Flamboyant Cuttlefish


Metasepia Pfefferi, or Pfeffer’s flamboyant cuttlefish, is truly one of the most amazing creatures on the planet. They are simply magical.

The flamenco dancer of the cuttlefish world, the flamboyant cuttlefish is a perpetual color machine, continually flashing vibrant yellow, maroon, brown, white and red along its body.

Photo by Scubamama

Within seconds of emerging from the egg, they show these beautiful dark markings contrasting with brilliant pink tentacles. “It’s incredible—unmatched in the animal kingdom!”
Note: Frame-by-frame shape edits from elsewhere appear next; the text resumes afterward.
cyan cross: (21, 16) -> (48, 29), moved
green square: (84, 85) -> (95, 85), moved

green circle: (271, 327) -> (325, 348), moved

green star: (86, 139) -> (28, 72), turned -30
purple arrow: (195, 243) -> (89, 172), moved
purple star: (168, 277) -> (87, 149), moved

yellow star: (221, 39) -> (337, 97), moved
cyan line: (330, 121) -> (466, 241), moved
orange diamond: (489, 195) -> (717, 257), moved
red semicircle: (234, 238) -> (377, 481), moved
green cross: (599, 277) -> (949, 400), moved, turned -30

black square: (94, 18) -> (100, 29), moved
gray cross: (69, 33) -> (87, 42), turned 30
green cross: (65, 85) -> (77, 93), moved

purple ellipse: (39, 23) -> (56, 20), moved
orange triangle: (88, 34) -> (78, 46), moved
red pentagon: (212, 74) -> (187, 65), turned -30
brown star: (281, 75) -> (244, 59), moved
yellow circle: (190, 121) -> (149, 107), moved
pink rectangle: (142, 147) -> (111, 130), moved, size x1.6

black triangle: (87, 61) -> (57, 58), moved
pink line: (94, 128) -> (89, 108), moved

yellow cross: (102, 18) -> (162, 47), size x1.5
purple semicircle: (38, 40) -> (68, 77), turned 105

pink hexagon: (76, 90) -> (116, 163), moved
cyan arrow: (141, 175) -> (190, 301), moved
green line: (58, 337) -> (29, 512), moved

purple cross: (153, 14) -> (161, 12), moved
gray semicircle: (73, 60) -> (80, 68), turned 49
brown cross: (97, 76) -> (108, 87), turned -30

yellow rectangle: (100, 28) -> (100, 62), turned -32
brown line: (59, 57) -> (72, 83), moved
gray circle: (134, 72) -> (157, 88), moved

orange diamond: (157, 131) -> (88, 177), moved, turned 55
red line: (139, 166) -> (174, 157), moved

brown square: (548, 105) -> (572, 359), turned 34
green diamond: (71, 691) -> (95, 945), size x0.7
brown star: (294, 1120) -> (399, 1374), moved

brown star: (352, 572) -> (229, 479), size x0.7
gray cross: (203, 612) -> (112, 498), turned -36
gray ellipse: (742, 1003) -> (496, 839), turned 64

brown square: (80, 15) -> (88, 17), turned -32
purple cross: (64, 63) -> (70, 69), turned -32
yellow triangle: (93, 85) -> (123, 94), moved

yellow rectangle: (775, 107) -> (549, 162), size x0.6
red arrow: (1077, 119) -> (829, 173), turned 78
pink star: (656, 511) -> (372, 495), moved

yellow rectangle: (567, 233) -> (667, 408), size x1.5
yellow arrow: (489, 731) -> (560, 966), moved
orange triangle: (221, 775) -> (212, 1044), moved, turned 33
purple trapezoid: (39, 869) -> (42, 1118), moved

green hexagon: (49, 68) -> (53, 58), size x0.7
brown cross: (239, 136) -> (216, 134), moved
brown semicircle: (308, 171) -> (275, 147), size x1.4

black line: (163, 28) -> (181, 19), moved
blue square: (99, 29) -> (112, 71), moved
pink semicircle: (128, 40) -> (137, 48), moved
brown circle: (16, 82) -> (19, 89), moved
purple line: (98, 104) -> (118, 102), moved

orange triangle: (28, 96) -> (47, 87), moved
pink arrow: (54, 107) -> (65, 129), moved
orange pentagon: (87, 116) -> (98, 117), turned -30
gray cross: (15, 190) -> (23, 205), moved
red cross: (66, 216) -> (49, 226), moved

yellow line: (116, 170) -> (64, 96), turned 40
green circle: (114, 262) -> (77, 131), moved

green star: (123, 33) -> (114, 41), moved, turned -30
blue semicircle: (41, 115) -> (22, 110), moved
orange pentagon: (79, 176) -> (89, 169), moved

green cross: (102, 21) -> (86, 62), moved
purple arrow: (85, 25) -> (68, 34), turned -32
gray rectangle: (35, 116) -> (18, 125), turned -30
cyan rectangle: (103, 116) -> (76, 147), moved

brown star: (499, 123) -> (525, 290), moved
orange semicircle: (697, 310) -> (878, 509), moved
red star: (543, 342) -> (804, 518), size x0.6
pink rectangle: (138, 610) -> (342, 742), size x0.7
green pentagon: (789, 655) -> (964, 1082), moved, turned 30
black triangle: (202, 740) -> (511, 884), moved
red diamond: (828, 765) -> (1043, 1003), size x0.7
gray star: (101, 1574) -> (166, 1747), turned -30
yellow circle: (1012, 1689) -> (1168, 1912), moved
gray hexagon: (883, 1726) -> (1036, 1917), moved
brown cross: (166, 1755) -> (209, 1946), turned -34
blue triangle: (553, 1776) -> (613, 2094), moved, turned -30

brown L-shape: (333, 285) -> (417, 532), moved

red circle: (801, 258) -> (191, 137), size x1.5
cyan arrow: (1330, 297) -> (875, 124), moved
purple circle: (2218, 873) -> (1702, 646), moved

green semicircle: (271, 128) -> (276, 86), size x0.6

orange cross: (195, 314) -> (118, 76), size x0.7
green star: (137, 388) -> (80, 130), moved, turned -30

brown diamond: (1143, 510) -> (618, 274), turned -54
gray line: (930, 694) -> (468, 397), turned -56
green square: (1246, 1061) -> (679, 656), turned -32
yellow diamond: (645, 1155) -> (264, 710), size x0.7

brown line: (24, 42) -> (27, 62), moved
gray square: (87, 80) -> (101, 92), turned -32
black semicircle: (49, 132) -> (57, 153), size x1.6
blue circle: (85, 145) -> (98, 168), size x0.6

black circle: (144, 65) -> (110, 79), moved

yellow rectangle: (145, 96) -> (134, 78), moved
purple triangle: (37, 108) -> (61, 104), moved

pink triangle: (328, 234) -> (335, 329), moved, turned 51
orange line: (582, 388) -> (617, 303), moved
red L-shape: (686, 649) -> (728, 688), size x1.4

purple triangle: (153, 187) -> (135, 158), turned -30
Flamboyant Cuttlefish Eggs Photo by Scubamama
Photo by Pipat Kosumlaksamee
Photo by Pipat Kosumlaksamee

Flamboyant cuttlefish are not fish but are cephalopods related to squid, octopus and chambered nautilus. The cuttlefish’s flat body allows it to live and hover near the ocean bottom where it finds its favorite food. An outer shell once covered the cuttlefish’s body but has since evolved into a porous internal shell called a cuttlebone.

They have incredibly wonderful eyes, highly developed and powerful organs with w shaped pupils that would outperform our own. This strong visual acuity, coupled with a powerful brain and tentacles that are as dexterous as a human hand, has led to the most wonderful thing about cuttlefish of all.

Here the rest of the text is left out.